Let’s get this out of the way: will all your business from henceforth be online? No. The current shift to digital is being driven by a huge number of factors, from the closure of physical stores (an undeniably significant contributor), to the fact we’re all now largely present at home to deal with the challenges of last mile & last meter delivery.
New working habits and an increasing familiarity will undoubtedly result in a significant legacy swing towards digital purchasing, but I’m more interested in how some of the more specific sustainability-focused trends we were exploring back in 2020BC (Before Corona) are going to be exacerbated by what’s happened in the last few months, and how they’ll transform our online transactions for the better.
These may be trends in their infancy, but it’s always worth having an eye on the horizon, as it can be closer than you think. They also offer opportunity for brands to be an early mover, and to offer leadership in and beyond their category, to both consumers and competitors.
A move to more conscious consideration
Firstly, we’re seeing how a shift in the role a brand’s ethics – and impact – plays in product choice. At the beginning of the year, we were talking about the move from brand-level ethical claims and purpose programmes to item-level transparency, giving consumers greater visibility of a specific purchase.
We’ve got a few firm favourites in this category. Skyscanner’s ‘greener flights’ being one. With a simple filter, Skyscanner caters for those seeking visibility of the relative environmental impact of their choices (basing the data on aircraft age and type). While the travel sector may have bigger things to worry about now, it’s an interesting example for any aggregator or repertoire brand. Where bands fail to offer this sort of simple service, we’re seeing others step in: such as the Vegan Filter, a browser extension that automatically filters products on over 20 major retailers’ sites to reflect the user’s dietary preferences.

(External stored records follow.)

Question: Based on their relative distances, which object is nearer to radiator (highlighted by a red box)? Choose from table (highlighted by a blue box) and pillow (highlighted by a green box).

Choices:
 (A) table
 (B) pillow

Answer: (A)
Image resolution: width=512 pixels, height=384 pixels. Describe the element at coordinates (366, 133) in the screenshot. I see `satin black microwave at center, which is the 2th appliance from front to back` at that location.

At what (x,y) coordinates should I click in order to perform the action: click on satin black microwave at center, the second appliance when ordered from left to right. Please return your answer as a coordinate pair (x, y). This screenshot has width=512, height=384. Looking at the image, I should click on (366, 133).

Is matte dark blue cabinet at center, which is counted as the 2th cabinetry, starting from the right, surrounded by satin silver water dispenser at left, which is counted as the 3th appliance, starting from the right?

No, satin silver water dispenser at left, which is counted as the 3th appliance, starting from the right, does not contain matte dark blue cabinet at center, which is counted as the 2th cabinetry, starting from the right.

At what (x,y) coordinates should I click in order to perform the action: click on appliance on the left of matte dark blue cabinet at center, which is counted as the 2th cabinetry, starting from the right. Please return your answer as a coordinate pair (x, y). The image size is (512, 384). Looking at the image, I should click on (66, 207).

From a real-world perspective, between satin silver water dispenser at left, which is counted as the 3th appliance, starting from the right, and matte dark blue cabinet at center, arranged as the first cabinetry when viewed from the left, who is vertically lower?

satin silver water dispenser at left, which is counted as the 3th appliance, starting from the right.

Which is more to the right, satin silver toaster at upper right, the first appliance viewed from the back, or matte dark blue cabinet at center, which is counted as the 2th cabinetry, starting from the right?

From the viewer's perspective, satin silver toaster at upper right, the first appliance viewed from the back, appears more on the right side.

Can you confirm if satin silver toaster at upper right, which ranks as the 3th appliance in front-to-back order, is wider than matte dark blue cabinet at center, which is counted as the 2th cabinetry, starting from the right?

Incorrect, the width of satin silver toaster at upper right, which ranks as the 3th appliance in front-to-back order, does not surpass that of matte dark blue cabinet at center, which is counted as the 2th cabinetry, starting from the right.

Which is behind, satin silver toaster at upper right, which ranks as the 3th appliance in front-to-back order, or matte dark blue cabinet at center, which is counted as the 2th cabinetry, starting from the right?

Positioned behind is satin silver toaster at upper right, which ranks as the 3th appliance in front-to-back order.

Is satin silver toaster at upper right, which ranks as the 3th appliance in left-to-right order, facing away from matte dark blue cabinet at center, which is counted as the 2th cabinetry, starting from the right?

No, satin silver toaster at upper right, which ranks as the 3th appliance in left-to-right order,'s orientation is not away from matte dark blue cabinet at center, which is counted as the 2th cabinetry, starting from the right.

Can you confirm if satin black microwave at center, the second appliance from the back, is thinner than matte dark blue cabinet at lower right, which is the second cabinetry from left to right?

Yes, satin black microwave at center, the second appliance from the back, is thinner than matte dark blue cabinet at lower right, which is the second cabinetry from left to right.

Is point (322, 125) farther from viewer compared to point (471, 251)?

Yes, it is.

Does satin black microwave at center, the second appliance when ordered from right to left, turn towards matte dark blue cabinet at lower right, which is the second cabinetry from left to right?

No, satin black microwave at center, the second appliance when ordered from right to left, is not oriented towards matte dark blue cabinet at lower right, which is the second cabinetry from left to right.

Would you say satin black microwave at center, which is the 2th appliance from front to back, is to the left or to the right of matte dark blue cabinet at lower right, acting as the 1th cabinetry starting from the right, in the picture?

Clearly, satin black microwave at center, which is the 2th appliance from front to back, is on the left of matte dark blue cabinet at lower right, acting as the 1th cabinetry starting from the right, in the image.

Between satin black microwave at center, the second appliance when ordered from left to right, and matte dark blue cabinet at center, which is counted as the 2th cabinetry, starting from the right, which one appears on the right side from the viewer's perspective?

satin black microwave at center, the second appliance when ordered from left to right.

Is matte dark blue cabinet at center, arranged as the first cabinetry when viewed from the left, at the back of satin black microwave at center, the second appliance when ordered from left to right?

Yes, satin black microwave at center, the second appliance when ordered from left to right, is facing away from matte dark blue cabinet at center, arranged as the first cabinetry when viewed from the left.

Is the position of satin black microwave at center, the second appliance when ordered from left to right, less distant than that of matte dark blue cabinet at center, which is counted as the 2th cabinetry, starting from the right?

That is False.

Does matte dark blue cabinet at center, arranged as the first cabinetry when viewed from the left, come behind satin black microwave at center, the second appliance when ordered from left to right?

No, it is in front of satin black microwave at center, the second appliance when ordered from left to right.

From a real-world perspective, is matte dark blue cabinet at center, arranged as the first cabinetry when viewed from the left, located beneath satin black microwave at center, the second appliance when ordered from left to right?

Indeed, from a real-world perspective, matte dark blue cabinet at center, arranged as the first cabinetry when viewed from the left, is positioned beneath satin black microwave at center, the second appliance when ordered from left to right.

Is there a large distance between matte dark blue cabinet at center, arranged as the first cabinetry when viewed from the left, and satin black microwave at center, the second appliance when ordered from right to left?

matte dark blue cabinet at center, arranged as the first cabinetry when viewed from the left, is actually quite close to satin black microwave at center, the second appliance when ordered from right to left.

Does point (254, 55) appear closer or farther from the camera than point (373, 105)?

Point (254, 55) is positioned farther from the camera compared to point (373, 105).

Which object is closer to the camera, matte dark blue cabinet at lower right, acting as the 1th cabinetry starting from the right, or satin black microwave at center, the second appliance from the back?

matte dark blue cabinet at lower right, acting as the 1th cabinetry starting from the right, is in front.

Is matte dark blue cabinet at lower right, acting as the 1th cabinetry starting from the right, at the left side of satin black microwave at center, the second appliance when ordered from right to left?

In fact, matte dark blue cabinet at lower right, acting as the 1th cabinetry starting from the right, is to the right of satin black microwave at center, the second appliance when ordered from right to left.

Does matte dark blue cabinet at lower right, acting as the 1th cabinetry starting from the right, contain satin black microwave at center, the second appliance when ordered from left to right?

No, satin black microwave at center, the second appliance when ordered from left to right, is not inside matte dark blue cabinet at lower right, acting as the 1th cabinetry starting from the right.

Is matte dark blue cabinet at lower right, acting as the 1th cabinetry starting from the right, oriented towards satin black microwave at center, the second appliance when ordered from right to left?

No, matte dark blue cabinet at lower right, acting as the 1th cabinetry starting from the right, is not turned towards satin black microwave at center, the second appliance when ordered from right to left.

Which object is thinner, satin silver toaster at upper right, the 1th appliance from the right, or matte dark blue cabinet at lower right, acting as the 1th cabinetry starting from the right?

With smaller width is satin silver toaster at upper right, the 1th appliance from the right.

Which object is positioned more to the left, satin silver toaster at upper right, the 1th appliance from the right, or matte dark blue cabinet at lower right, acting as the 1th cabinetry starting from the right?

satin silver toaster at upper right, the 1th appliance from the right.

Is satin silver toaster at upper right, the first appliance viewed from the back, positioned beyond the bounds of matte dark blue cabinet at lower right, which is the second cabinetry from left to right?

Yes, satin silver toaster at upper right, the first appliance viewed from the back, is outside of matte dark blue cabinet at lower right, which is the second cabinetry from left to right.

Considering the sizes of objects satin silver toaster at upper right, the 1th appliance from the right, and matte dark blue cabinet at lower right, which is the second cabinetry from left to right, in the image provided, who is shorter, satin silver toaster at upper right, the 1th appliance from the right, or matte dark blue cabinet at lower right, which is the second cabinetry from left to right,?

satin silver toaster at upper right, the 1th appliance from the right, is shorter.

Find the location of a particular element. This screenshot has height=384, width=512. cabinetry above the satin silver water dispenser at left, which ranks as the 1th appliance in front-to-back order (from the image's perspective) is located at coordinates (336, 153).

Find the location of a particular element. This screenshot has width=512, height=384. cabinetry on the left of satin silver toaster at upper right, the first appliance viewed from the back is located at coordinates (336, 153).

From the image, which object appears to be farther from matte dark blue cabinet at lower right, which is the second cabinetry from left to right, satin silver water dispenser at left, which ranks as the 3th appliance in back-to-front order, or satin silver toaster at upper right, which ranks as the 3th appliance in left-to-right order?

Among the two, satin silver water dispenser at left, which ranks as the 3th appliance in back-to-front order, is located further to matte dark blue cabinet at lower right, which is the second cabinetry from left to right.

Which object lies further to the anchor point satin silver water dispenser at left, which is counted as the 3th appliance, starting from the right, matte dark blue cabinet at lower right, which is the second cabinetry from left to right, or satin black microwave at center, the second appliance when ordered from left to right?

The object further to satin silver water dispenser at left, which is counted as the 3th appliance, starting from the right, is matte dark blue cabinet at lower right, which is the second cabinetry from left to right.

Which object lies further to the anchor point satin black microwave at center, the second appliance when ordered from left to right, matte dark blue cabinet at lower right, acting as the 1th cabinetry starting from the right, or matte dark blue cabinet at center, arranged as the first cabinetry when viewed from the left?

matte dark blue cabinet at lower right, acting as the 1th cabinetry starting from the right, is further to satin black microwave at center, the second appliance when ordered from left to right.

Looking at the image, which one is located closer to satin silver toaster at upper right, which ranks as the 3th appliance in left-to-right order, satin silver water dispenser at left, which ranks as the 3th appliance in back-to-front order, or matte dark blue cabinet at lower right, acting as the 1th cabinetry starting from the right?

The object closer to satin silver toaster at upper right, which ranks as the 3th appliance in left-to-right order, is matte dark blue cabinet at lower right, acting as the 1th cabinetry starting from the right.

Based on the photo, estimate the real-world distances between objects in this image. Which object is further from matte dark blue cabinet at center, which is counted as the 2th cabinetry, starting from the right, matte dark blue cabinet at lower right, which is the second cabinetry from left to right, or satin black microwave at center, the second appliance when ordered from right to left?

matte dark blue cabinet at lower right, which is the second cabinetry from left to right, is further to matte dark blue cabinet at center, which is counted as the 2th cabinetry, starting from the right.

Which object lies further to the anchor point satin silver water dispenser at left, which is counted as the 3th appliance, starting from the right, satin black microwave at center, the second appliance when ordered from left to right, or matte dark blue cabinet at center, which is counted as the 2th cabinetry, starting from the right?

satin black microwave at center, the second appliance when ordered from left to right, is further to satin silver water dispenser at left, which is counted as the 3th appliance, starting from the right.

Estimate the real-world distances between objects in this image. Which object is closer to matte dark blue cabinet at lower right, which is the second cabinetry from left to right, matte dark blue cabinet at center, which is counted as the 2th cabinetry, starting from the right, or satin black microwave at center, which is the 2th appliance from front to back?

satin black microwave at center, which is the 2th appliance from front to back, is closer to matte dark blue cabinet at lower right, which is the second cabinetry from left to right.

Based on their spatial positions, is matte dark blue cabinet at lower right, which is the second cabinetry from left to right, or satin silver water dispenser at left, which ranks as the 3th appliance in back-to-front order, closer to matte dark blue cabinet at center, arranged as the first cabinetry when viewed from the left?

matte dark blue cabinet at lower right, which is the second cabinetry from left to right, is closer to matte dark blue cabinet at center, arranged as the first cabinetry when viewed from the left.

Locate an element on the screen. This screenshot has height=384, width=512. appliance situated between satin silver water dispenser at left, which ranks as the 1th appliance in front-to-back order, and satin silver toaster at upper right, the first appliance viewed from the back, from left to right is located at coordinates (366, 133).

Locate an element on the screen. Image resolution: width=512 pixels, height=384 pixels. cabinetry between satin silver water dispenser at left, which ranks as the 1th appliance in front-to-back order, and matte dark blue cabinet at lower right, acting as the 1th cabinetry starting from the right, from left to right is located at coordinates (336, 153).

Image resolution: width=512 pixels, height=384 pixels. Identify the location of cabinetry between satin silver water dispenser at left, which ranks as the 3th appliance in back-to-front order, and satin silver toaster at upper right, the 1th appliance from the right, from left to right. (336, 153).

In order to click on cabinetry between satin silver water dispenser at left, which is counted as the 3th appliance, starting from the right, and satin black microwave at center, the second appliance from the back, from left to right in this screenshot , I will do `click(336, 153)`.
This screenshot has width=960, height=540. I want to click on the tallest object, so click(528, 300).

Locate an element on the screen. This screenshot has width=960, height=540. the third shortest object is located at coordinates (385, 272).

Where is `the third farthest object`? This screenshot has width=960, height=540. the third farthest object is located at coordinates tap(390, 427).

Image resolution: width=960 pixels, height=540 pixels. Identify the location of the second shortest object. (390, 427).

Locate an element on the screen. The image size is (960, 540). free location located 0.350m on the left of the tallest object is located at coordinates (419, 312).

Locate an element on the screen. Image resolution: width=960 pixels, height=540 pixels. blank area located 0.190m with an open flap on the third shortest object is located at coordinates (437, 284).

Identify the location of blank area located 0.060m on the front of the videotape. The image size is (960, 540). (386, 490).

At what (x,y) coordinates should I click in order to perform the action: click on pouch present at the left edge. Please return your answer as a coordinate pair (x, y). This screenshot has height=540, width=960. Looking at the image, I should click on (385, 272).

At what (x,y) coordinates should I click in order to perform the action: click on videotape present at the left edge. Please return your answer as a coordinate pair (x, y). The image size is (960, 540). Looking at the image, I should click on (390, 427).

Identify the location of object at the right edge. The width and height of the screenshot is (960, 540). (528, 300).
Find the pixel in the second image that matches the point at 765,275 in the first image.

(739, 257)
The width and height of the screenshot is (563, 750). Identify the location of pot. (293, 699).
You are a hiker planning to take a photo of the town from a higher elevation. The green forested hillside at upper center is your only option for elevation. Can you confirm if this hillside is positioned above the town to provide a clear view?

From environmental to social credentials
We’re now anticipating that we’ll see a greater emphasis on the social, not just environmental, dimension of brand impact, as brands’ role as employers becomes part of broader social narratives. It’s a tactic that’s being embraced by brands with an existing ethical bent, like Everlane and Reformation which offer item-level supply chain accountability: but expect to see more mainstream players pick up on the trend.
Aggregators provide additional incentives
It used to be a full-time job keeping up with the ethics of every business you shop at, but that’s no longer the case. From a Covid-specific perspective, there’s didtheyhelp.com: a site which tracks how companies acted during the pandemic, not just what they promised. More broadly, players like Aspiration bank will gradually raise the profile of corporate (mis)behaviour in this space: it allocates companies an AIM (Aspiration Impact Measurement) score that quantifies their environmental and social impact based on available data.
A lack of corporate support can even turn your own suppliers into a force to be reckoned with, as in the case of Lost Stock. It’s a retail effort created by online fashion store Mallzee to support the garment factory workers in Bangladesh, offering the chance to buy a box of clothes from the cancelled orders of high street names like TopShop and Gap. It’s a great initiative – one that would have been even better if it came from those brands themselves – but its existence highlights the lack of responsibility felt by so many on the high street to their global supply chain and the lives that are part of it.
Technology as an accelerator, not an end-goal
Without doubt, the increased use of digital services shines a light on the need to better factor environmental and social governance (ESG) into a company or brand’s supply chain.
Nowhere is this more visible than within the increasing number of companies that have committed to 1.5C-aligned carbon reduction targets across their value chains. Given that emissions from the supply chain typically represent more than 40% of a company’s carbon footprint, it really is an anomaly that end-to-end traceability of goods across the value chain remains so out-of-reach for many of them. M&S and Primark have launched digital supply chain mapping exercises to better improve transparency and Unilever has turned to blockchain technology for this. But many others lag.
Right now, technology seems like a great way of engaging with suppliers to build more sustainable supply chains. But, as we dig deeper into the value chain, supplier engagement becomes more necessary. If brands want data from tier two and three suppliers, they will need to adjust what they’re looking for to drive performance, rather than just allocating data to a brand.
The bottom line
Social impact is becoming more and more visible – whether you want it to, or not. Now is the time to consider how your brand might operate in a future where item-level transparency is the norm, and where keeping tabs on the brands we shop from is no longer hard work.